## Work request:
The entries below are to be copied exactly, with every picture left out.

### Recorded data

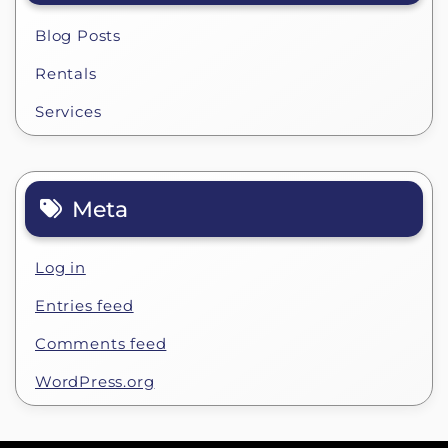
Blog Posts
Rentals
Services
Meta
Log in
Entries feed
Comments feed
WordPress.org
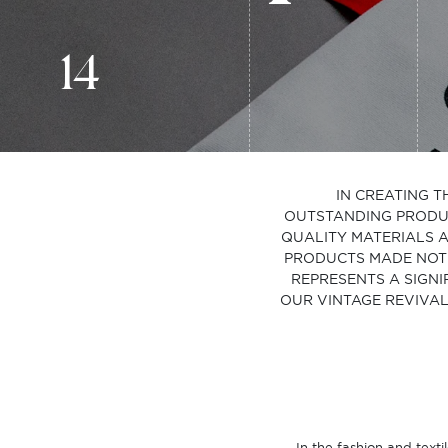
14
IN CREATING T
OUTSTANDING PRODUCT
QUALITY MATERIALS A
PRODUCTS MADE NOT 
REPRESENTS A SIGNI
OUR VINTAGE REVIVAL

######

## Output of the exercise:
Blog Posts
Rentals
Services
Meta
Log in
Entries feed
Comments feed
WordPress.org
14
IN CREATING T
OUTSTANDING PRODUCT
QUALITY MATERIALS A
PRODUCTS MADE NOT 
REPRESENTS A SIGNI
OUR VINTAGE REVIVAL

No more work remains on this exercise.